Kenneth Waugh, director of Volcafé, the coffee division of London-based ED&F Man, said interest in forming a chamber has ebbed and flowed throughout the years. An influx of U.K. businesses in recent years made the initiative a popular idea again. The meetings at the ambassador’s residence solidified that proposal.
“We were understanding that we all have the same problems, we all have the same goals,” said Waugh, whose company ships a third of Costa Rica’s coffee exports. “And we were discussing what is the best way to go forward and find a solution for them.”
The chamber’s key points of emphasis will be on protecting investment for British businesses in Costa Rica and making it easy for U.K. citizens to start up an enterprise here. Other significant issues include bilateral agreements, taxes and representing local interests in multinational companies.
Organization leaders see ample benefits for Costa Ricans. Campbell cited the U.K.’s expertise in the creative sector, environmental sector and in education as areas British businesses can aid Costa Rican institutions. The U.K. is an industry leader in low-carbon products and in reducing carbon footprints. The country also can help outmoded classrooms in Costa Rica take on new technology and courses.
In the creative division, Campbell referenced Vitec, a video company with a main plant in Costa Rica, which recently announced plans to double its manufacturing capacity in the country.
Luisa Pastor, director of U.K. Trade and Investment, said Vitec builds state-of-the-art equipment for clients like Hollywood producers and National Geographic documentary filmmakers.

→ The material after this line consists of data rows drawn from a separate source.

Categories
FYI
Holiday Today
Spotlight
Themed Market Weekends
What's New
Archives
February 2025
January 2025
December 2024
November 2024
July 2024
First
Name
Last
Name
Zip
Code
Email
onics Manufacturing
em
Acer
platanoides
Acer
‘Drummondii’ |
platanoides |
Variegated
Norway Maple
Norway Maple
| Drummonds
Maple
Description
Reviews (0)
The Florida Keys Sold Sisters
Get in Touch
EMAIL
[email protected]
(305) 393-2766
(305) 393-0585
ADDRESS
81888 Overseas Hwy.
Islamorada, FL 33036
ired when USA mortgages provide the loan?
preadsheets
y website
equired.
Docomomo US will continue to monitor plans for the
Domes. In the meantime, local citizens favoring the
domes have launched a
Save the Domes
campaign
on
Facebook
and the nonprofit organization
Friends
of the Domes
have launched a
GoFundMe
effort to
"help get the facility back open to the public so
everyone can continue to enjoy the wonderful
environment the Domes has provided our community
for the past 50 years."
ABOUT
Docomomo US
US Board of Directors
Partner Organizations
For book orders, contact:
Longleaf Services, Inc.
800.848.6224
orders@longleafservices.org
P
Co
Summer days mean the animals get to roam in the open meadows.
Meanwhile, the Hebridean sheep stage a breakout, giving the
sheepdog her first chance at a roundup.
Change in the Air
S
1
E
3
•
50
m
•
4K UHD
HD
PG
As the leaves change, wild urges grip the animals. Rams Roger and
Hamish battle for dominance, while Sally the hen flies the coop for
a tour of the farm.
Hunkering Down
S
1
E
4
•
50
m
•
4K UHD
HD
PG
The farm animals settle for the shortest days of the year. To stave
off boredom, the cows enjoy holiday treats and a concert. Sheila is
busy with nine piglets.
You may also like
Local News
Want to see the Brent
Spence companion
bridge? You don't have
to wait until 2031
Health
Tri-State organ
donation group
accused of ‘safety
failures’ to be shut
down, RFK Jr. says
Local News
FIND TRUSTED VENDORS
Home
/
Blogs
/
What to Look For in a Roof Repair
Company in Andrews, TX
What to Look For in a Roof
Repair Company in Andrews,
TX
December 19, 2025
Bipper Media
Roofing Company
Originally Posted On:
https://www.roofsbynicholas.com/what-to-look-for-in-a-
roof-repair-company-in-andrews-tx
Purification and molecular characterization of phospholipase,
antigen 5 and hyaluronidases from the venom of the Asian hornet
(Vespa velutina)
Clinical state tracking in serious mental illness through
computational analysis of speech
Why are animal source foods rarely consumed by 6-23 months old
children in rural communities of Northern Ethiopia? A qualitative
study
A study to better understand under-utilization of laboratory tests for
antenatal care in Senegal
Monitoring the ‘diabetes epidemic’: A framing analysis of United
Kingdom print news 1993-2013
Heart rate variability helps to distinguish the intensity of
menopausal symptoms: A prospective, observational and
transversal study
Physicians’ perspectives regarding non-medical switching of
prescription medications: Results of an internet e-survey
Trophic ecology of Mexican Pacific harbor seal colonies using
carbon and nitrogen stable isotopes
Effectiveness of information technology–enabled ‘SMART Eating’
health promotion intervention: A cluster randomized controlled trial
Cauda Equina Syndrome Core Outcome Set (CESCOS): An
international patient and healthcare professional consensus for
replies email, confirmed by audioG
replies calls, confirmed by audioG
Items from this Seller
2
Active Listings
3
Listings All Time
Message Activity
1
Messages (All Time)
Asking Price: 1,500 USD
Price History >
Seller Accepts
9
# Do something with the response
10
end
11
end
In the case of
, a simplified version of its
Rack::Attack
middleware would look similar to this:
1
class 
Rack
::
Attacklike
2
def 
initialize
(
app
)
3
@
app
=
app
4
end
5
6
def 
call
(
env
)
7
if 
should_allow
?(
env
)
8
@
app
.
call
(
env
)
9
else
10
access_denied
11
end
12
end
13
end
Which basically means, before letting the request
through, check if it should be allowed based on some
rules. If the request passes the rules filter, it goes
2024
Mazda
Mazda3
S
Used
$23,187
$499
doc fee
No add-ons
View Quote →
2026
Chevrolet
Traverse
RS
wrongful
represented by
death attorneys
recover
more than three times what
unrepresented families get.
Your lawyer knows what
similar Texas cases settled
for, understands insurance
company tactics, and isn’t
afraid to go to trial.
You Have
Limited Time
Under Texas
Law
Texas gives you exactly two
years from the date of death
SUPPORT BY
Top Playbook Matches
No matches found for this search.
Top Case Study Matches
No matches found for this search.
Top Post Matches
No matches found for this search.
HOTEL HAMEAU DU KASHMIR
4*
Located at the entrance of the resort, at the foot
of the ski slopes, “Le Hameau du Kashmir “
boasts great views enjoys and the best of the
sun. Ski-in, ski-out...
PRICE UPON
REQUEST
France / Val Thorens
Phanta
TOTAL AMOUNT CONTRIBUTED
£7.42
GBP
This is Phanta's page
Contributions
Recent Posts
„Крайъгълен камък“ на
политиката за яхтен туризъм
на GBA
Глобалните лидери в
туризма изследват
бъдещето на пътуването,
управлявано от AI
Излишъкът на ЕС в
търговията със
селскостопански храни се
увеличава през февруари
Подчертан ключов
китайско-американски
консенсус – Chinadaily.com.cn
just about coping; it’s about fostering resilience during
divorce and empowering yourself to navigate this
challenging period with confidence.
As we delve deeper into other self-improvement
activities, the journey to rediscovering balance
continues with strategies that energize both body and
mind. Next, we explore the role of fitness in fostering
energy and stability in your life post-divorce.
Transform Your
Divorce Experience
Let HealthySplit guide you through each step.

Teaching the Costa Rican workforce how to build cutting-edge technology can have far-reaching effects in the country’s own growing audiovisual and film industry.
“[Vitec] has machines nobody else has in this country,” Pastor said. “So they need to start by showing Costa Ricans how to use those machines.”
The announcement of the chamber coincides with a greater push to strengthen relations between the U.K. and Latin America. British minister of state at the Foreign Office, Jeremy Browne, visited Costa Rica for the first time last October during a goodwill tour of Latin America (TT, Oct. 28).
In addition, Campbell said more foreign-run businesses seem to be looking for more alliances and coherency in the Costa Rican business world. She mentioned that earlier this year the Dominican Republic formed its own business chamber. A short while later the U.K. accomplished a similar achievement.
“There’s clearly a sense of moment here in Costa Rica that companies want to group together, want to form chambers,” Campbell said. “They see that there are opportunities here, but [they] want to work as a collective.”